Making good on a promise by Baltimore police Commissioner Anthony W. Batts after the severe beating of a gay East Baltimore man, the city Police Department announced Friday a special advisory council to help improve its relations with the lesbian, gay, bisexual and transgender community.

The panel of activists, civil rights advocates and attorneys also plans to work to improve the atmosphere for gay and transgendered officers within the Police Department as it increases efforts to recruit from that community.

"More times than not, we find the most vulnerable communities throughout the city are the communities that have the most fractured relationships with the Police Department," said Alvin Gillard, co-chair of the council and director of the city's Office of Civil Rights and Wage Enforcement. "Until now, we haven't invested the appropriate resources to develop the trust."

Tensions have long existed nationally between police departments and gay communities, dating to wholesale arrests of gay bar patrons in the 1950s and 1960s and continuing to more recent allegations of law enforcement mistreating transgender crime victims.

High-profile attacks, including the Christmas Day beating of Kenni Shaw in his East Baltimore neighborhood of Oliver, have revived questions about safety and the ability of police to aggressively investigate hate crimes.

Sgt.

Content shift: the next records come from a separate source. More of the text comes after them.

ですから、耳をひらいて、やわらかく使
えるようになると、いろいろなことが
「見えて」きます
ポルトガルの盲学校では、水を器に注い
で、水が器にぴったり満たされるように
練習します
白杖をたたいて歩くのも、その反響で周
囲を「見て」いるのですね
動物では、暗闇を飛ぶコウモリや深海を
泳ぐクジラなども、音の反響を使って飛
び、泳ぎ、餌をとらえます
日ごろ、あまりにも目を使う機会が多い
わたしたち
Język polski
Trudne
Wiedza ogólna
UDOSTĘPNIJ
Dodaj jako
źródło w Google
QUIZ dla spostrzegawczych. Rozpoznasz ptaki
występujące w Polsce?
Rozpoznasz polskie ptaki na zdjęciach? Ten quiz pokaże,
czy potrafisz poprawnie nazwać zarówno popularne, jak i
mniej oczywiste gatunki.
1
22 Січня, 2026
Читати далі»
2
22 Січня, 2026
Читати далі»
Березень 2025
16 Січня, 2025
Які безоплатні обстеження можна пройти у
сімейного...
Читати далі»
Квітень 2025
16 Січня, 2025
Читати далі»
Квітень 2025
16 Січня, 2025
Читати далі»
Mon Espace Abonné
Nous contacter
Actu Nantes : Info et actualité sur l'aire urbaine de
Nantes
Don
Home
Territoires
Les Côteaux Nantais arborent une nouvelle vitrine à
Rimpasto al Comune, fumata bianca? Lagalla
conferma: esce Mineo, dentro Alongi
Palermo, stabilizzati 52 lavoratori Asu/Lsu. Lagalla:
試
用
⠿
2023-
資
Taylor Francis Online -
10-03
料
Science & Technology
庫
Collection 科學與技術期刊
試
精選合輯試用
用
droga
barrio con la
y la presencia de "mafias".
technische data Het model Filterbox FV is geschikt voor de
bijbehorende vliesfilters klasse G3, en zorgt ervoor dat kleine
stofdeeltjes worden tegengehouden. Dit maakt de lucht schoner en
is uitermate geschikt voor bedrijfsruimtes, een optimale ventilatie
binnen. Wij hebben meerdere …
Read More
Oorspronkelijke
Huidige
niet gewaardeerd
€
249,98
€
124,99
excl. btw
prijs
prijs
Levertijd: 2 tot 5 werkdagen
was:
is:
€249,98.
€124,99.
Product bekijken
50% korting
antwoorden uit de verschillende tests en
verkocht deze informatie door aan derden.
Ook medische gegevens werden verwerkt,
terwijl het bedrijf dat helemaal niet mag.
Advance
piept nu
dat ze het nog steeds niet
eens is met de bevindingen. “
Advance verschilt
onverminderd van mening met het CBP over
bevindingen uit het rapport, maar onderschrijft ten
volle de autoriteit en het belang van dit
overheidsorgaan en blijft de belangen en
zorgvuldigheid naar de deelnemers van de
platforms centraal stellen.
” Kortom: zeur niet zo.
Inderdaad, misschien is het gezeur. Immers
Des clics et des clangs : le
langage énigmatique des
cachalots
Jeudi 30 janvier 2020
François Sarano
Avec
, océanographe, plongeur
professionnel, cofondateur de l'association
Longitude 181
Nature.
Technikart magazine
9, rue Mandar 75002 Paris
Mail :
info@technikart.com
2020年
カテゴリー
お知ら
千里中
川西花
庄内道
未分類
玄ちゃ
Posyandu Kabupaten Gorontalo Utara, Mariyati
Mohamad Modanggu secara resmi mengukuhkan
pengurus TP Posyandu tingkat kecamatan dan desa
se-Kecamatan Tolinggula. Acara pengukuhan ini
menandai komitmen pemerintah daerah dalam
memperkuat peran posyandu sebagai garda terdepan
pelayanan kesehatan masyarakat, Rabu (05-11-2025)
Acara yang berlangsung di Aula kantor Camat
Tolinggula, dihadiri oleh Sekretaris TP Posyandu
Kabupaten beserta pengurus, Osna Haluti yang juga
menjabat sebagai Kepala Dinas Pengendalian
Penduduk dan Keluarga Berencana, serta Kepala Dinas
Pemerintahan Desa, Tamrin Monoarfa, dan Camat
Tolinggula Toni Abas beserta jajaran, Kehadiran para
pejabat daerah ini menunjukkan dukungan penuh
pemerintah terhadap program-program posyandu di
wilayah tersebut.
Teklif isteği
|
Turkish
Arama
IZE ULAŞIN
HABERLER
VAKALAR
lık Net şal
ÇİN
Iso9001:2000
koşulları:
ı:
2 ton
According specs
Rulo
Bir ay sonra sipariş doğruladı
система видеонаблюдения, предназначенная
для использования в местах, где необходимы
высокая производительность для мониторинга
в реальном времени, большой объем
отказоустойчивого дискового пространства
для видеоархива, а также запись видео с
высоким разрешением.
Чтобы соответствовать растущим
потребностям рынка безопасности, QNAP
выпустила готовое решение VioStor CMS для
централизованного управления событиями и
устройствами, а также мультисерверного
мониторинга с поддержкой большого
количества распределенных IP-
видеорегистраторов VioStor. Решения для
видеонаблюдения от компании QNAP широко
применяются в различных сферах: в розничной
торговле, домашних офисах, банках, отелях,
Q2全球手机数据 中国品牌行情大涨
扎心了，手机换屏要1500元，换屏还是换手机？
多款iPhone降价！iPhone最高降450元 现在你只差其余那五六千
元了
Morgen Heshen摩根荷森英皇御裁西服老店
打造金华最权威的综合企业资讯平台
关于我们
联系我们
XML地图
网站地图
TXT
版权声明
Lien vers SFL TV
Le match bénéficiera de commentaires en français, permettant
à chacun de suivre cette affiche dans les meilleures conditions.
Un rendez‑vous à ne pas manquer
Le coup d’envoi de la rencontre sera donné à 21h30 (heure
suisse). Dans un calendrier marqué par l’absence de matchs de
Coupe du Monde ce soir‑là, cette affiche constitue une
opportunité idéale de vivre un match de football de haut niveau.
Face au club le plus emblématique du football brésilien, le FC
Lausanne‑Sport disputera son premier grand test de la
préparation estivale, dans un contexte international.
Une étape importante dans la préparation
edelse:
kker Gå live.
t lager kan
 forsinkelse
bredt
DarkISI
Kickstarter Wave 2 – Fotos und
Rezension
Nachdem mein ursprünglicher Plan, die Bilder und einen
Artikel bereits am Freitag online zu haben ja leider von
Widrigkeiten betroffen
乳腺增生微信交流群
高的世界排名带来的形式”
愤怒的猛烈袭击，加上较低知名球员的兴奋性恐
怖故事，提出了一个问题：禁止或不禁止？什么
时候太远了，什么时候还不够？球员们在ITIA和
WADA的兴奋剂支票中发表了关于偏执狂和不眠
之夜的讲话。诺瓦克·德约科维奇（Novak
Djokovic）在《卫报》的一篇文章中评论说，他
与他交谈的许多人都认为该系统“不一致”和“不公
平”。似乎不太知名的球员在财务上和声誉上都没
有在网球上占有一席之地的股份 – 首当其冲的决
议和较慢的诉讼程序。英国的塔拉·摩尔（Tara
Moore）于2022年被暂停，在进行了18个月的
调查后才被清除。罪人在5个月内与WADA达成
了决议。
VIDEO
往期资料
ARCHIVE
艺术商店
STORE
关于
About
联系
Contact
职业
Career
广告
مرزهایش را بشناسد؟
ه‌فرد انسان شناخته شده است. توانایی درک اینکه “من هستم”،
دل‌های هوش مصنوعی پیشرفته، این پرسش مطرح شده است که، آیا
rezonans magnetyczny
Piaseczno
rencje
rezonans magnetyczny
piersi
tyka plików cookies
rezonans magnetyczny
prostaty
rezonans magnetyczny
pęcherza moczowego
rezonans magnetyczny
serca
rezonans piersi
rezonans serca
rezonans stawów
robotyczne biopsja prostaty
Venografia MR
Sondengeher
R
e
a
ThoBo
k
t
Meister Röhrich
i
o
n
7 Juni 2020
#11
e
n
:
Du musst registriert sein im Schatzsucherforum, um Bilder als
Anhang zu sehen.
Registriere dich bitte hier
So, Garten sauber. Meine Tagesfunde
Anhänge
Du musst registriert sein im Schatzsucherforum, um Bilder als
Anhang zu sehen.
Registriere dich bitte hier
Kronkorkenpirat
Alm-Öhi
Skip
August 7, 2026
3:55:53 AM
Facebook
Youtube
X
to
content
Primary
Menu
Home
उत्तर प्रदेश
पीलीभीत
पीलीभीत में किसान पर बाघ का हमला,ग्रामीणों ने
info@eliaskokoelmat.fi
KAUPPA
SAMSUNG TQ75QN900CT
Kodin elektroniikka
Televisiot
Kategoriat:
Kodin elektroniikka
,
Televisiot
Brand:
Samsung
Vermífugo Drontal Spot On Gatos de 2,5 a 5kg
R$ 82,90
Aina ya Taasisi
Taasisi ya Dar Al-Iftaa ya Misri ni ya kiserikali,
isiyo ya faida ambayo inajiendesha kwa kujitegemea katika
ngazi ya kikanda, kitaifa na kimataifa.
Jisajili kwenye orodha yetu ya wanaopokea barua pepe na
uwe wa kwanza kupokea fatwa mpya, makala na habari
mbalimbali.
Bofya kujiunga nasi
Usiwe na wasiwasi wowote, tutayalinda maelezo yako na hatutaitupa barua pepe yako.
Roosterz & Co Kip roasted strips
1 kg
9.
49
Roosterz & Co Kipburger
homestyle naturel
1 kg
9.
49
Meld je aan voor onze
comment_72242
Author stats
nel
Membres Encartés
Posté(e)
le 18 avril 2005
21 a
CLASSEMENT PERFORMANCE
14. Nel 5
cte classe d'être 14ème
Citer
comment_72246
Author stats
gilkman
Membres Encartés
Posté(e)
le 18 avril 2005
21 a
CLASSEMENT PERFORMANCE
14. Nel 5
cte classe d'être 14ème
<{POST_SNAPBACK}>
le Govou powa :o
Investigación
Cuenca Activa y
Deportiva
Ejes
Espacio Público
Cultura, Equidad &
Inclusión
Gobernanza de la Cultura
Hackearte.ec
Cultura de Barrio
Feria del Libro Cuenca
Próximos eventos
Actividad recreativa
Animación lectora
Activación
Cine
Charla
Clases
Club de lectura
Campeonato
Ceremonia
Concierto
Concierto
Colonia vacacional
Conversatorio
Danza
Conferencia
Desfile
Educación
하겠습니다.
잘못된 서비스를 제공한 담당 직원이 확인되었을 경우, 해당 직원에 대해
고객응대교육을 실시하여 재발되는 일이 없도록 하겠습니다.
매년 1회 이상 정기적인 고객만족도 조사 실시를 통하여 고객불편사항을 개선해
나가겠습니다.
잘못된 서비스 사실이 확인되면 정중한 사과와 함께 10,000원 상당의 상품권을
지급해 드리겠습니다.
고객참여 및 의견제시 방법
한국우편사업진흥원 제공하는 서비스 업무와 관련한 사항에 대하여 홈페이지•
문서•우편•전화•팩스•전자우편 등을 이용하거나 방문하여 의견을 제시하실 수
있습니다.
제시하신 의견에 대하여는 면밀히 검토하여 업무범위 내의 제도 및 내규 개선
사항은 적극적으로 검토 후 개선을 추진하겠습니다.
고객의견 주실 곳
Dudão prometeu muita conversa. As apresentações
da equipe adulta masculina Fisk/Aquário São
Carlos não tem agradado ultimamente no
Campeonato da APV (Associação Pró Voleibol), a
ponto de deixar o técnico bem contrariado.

Eric Kowalczyk, the Police Department's liaison to the LGBT community, said Shaw's beating "created a sense of urgency" to create the new panel after Batts had floated the idea days before. Batts, who created a similar committee as police commissioner of Long Beach, Calif., appeared at a gay community rally days after Shaw's attack and promised his support.

In Baltimore, some activists say past police efforts have been more talk than turning points. Gillard said the new advisory council understands that and is intent on real, tangible change.

"It's great the commissioner has made this commitment, but I think the devil is really in the details," he said. "We need to make sure rhetoric turns into action in the community."

The 10-person advisory council, announced as the city prepares for its annual gay pride celebration this weekend, has been taking shape for months and is now in the process of compiling best practices for LGBT outreach from law enforcement agencies across the country, Gillard said. When that process is complete, the group will begin proposing new policies and training standards for Batts to consider implementing.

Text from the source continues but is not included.